───── Data to process ─────
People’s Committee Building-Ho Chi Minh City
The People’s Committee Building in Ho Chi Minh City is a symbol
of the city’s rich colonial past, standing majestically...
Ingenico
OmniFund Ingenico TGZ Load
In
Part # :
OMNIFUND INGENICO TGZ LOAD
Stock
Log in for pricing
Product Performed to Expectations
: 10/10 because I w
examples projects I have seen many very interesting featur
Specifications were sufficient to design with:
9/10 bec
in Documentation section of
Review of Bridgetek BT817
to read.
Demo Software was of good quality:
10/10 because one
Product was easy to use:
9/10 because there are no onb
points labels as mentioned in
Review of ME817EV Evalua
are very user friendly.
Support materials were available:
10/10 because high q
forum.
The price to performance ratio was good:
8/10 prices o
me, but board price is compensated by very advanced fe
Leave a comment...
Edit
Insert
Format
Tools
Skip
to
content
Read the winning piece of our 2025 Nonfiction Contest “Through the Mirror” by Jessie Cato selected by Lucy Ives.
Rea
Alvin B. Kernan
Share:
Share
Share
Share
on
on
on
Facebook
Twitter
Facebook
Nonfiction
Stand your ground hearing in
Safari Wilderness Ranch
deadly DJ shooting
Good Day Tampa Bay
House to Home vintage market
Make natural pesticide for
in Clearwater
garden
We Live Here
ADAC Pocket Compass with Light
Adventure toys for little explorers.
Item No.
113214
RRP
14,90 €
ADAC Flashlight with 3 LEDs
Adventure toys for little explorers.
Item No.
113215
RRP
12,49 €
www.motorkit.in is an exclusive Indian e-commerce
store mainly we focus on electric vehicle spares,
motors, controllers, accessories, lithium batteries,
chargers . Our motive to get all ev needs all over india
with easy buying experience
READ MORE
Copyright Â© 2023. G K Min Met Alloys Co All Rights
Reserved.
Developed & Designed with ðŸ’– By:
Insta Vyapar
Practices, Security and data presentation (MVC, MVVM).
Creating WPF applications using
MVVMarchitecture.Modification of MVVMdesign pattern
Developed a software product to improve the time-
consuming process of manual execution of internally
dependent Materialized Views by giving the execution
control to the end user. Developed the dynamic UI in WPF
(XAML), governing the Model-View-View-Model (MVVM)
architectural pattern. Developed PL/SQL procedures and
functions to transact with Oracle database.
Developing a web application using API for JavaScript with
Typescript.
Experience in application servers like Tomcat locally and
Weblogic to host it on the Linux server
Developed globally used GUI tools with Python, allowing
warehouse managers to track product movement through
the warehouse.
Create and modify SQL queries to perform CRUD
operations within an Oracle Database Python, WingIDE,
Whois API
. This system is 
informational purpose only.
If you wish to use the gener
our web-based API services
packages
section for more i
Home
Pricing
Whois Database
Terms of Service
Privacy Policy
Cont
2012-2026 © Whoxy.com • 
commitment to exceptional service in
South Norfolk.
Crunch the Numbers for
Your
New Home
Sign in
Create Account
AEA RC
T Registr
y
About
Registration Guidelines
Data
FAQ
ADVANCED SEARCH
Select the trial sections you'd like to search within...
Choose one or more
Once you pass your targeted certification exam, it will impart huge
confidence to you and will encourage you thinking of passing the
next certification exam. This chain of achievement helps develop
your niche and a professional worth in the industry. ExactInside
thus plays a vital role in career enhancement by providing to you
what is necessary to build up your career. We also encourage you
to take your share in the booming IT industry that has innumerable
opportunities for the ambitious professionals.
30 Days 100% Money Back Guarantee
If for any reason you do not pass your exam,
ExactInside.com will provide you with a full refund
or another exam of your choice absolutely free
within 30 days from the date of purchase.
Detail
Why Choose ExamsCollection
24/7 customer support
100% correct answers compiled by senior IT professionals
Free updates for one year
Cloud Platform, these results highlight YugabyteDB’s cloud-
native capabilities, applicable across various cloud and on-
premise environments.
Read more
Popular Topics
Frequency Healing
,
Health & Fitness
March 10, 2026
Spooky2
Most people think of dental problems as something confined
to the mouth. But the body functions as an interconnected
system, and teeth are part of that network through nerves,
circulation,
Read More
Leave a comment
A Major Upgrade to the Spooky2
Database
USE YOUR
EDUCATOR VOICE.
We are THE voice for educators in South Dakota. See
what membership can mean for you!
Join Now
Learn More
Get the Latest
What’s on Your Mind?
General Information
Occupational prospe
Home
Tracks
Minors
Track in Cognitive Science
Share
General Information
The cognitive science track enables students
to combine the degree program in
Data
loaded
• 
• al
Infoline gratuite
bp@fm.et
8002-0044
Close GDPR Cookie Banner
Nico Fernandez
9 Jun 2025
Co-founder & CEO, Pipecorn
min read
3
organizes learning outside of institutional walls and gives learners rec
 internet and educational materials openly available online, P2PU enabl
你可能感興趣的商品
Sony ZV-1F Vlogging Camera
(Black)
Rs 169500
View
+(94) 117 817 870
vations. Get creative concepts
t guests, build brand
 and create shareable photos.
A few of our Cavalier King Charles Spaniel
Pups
─────
## Problem details
Using the entries, return every line where the word "like" can be found.

## Response for this exercise
Experience in application servers like Tomcat locally and
Select the trial sections you'd like to search within...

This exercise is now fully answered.